Bond stood up and away from the window-sill. He smiled down and into the flashing grey eyes that were now dark with impatience. ‘“I can do anything better than you can.” Don’t worry. I’ll be a credit to you. But just relax and stop being so businesslike for a minute. I’d like to see you again. Could we meet in New York if everything goes all right?’ Bond felt treacherous as he said the words. He liked this girl. He wanted to make friends with her. But it would be a question of using friendship to get further up the pipeline.

She looked thoughtfully at him for a moment and her eyes gradually lost their darkness. Her sharply compressed lips relaxed and parted a little. There was a hint of a stammer in her voice as she answered him.

‘I, I ... that is,’ she brusquely turned away from him. ‘Hell,’ she said, but the word sounded artificial. ‘I’ve got nothing on Friday night. Guess we might have dinner. “21” Club on 52nd. All the cab drivers know it. Eight o’clock. If the job goes off okay. Suit you?’ She turned back towards him and looked at his mouth and not his eyes.

‘Fine,’ said Bond. He thought it was time to get out before he made a mistake. ‘Now,’ he said efficiently. ‘Is there anything else?’

‘No,’ she said, and then sharply, as if she had just remembered something. ‘What’s the time?’

Bond looked at his watch. ‘Ten to six.’

‘I’ve got to get busy,’ she said. With a movement of dismissal she walked towards the door. Bond followed her. With her hand on the key she turned. She looked at him, and there was confidence and almost warmth in her eyes. ‘You’ll be all right,’ she said. ‘Just keep away from me in the plane. Don’t panic if anything goes wrong. If you work out okay,’ the patronizing note came back to her voice, ‘I’ll try and get you some more of the same sort of jobs.’

‘Thanks,’ said Bond. ‘I’d appreciate that. I’d enjoy working with you.’

With a slight shrug of the shoulders, she opened the door and Bond walked out into the corridor.

He turned. ‘See you at this “21” place of yours,’ he said. He wanted to say more, to find an excuse to stay with her, with this lonely girl who played the gramophone and gazed at herself in the mirror.
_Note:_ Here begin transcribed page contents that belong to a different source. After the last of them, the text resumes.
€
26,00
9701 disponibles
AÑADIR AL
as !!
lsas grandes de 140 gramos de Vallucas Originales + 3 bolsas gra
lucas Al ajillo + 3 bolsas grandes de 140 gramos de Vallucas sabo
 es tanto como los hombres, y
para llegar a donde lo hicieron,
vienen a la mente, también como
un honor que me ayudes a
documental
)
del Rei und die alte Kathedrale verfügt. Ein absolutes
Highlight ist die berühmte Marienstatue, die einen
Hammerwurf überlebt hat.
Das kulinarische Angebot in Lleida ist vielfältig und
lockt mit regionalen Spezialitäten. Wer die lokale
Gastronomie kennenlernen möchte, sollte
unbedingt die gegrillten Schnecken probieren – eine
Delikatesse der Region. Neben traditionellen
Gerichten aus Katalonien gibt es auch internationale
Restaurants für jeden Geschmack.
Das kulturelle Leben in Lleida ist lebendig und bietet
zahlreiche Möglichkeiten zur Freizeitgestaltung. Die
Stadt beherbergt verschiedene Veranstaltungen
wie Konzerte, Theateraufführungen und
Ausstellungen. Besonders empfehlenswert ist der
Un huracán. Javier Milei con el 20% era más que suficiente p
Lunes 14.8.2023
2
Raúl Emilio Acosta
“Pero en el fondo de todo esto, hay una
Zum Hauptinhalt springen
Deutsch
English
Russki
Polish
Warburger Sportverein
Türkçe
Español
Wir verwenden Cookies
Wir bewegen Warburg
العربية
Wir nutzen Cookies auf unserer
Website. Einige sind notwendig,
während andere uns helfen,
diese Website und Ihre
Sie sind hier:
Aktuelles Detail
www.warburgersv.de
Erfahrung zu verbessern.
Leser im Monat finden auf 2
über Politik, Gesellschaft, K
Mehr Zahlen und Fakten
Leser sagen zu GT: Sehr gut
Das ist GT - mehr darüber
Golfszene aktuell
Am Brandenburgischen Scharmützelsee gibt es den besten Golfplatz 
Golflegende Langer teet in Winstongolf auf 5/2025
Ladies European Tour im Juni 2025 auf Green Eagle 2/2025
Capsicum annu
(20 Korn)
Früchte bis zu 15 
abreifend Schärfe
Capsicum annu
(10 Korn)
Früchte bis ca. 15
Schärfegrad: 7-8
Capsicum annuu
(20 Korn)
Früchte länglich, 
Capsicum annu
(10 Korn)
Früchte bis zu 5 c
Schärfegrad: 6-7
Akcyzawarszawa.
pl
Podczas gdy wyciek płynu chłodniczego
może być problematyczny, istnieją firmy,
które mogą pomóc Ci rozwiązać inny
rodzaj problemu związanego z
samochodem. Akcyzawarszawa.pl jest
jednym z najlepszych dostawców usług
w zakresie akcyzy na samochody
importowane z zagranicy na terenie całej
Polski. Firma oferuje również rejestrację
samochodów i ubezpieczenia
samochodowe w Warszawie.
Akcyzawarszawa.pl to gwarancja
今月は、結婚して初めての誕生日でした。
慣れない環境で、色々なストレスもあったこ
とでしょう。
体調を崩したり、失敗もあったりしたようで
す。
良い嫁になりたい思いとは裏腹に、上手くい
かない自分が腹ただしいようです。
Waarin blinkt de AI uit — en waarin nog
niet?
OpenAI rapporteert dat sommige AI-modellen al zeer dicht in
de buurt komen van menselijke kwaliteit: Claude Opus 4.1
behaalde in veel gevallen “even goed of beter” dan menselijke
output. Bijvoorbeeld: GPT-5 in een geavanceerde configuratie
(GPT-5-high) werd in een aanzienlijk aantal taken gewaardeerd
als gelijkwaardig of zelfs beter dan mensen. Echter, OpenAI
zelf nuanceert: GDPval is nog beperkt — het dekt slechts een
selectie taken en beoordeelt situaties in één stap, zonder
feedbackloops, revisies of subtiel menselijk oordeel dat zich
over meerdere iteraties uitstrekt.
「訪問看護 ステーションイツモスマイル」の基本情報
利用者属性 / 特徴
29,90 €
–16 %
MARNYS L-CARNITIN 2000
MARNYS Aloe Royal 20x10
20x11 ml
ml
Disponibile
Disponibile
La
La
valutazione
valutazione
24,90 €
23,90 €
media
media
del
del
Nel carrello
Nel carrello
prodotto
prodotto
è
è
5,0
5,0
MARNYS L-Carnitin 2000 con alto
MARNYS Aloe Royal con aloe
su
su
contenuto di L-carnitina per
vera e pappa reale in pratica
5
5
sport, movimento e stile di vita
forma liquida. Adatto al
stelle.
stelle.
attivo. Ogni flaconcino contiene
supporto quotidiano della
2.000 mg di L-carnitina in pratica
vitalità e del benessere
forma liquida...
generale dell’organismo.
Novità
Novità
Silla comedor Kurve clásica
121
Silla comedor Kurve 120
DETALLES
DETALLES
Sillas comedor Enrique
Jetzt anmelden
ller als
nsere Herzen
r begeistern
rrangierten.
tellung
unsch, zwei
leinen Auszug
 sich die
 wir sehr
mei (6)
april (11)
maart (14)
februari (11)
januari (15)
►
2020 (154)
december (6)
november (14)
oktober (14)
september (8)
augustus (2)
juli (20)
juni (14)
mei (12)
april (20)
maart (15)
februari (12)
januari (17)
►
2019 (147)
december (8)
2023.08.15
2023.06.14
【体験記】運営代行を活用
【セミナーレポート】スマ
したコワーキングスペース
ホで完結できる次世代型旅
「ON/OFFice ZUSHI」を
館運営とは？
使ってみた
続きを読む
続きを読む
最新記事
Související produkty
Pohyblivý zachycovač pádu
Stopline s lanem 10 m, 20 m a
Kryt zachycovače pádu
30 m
But now her expression was remote. He might have been a complete stranger. ‘Sure,’ she said indifferently. She looked at him once more and then she closed the door slowly but firmly in his face.

As Bond walked away down the long corridor to the lift, the girl stood just inside the door and listened until his footsteps had vanished. Then, with brooding eyes, she walked slowly over to the gramophone and switched it on. She picked up the Feyer record and searched for the groove she wanted. She put the record on the machine and found the place with the needle. The tune was ‘Je n’en connais pas la fin’. She stood listening to it and wondering about the man who had suddenly, out of the blue, found his way into her life. God, she thought to herself with sudden angry despair, another damn crook. Couldn’t she ever get away from them? But when the record stopped her face was happy, and she hummed the tune as she powdered her nose and got ready to go out.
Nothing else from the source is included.